Topaz Video AI v3.0.9

In your examples, it does look like it is trying to reconstruct a face from just a blurry mess of pixels, but just not very well. It’s trying to draw eyes, eye brows, a nose and a mouth, which is odd, because Topaz has stated before that it doesn’t recognize faces at all.

2 Likes

And that is precisely what I, and others, have been suggesting: if TVAI can’t properly reconstruct a face from such a small area (yet), then… don’t. Just use some bicubic stuff there, or lanczos resize, or whichever is quick and dirty. But don’t create these monstrosities from hell.

2 Likes

Hey guys, Is there a bug in this program?
I open topaz video AI today (3.0.9)
Then the video playback speed in topaz video AI is wrong, all of the video I import video’s playback speed become so slow
When I use window media to play these video, their playback speed is normal
What’s going on of Topaz Video AI? I never seen this bug in older version! This bug even make my export become slow too!

This is the example (GIF)
GIF

TVAI’s encoding settings are recorded in “encoders.json”, which in the case of AV1 (NVIDIA) is as follows.

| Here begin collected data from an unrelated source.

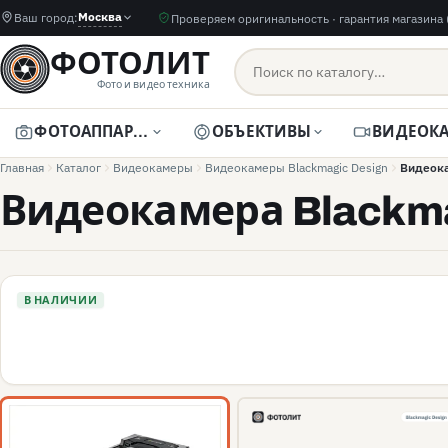
Москва
Ваш город:
Проверяем оригинальность · гарантия магазина 
ФОТОЛИТ
Фото и видео техника
ФОТОАППАРАТЫ
ОБЪЕКТИВЫ
Главная
Каталог
Видеокамеры
Видеокамеры Blackmagic Design
Видеока
Видеокамера Blackma
В НАЛИЧИИ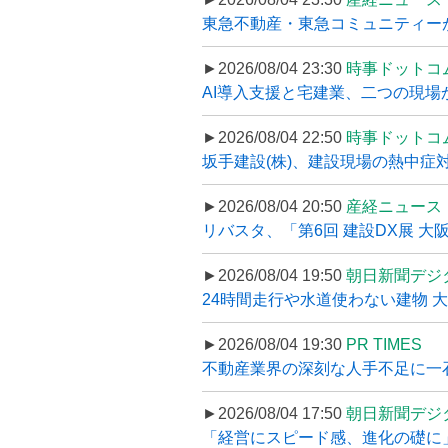
東急不動産・東急コミュニティーが
►2026/08/04 23:30
時事ドットコ
AI導入支援と宅建業、二つの現場から
►2026/08/04 22:50
時事ドットコ
坂手建設(株)、建設現場の熱中症対
►2026/08/04 20:50
産経ニュース
リバスタ、「第6回 建設DX展 大阪
►2026/08/04 19:50
朝日新聞デジ
24時間走行や水道使わない建物 
►2026/08/04 19:30
PR TIMES
不動産業界の深刻な人手不足に一石、
►2026/08/04 17:50
朝日新聞デジ
「経営にスピード感、進化の礎に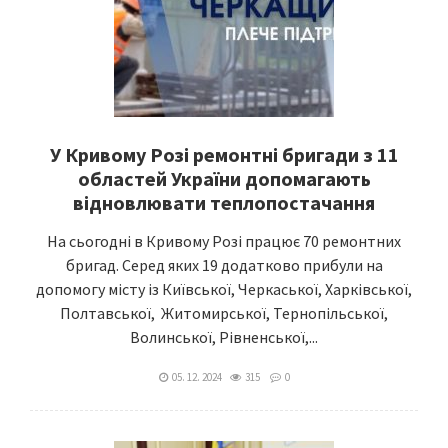
У Кривому Розі ремонтні бригади з 11
областей України допомагають
відновлювати теплопостачання
На сьогодні в Кривому Розі працює 70 ремонтних
бригад. Серед яких 19 додатково прибули на
допомогу місту із Київської, Черкаської, Харківської,
Полтавської, Житомирської, Тернопільської,
Волинської, Рівненської,...
05. 12. 2024
315
0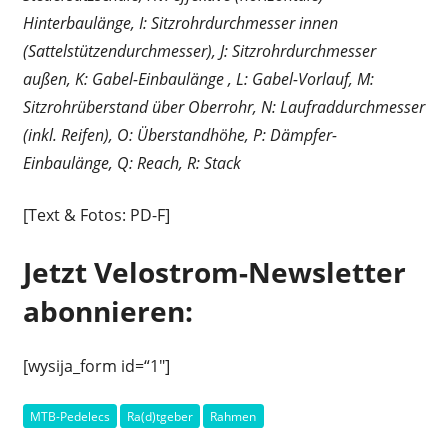
Hinterbaulänge, I: Sitzrohrdurchmesser innen
(Sattelstützendurchmesser), J: Sitzrohrdurchmesser
außen, K: Gabel-Einbaulänge , L: Gabel-Vorlauf, M:
Sitzrohrüberstand über Oberrohr, N: Laufraddurchmesser
(inkl. Reifen), O: Überstandhöhe, P: Dämpfer-
Einbaulänge, Q: Reach, R: Stack
[Text & Fotos: PD-F]
Jetzt Velostrom-Newsletter
abonnieren:
[wysija_form id=“1″]
MTB-Pedelecs
Ra(d)tgeber
Rahmen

    "text": "AV1 (NVIDIA)",
    "encoder": "-c:v av1_nvenc -preset p4 -tile-columns 2 -tile-rows 2 -pix_fmt yuv420p",
    "ext": [
      "mkv",
      "mp4"

yuv420p = YUV 4:2:0 8bit

The pixel formats available for AV1 (NVDIA) are as follows

ffmpeg -h encoder=av1_nvenc

Encoder av1_nvenc [NVIDIA NVENC av1 encoder]:
    General capabilities: dr1 delay hardware
    Threading capabilities: none
    Supported hardware devices: cuda cuda d3d11va d3d11va
    Supported pixel formats: yuv420p nv12 p010le yuv444p p016le yuv444p16le bgr0 bgra rgb0 rgba x2rgb10le x2bgr10le gbrp gbrp16le cuda d3d11

p010le = NV12 10bit
NV12 = YUV 4:2:0

Maybe if we change the “pix_fmt yuv420p” part to “pix_fmt p010le”, it will be YUV420 10bit.

5 Likes

The original resolution is too low.
TVAI only supports 2x or 4x, so 360p to 2160p is 6x, so it is only Lanczos from 4x.
Also, since 4x can have poorer picture quality than 2x, I think it is safe to use 2x and Lanczos and stay at 1080p.

1 Like

Of course it is. But a face this small can occur in 1080p too (given that it’s too far away in the background).

Which is really why I support the idea that TVAI should define a pixel threshold beyond which ‘not to bother.’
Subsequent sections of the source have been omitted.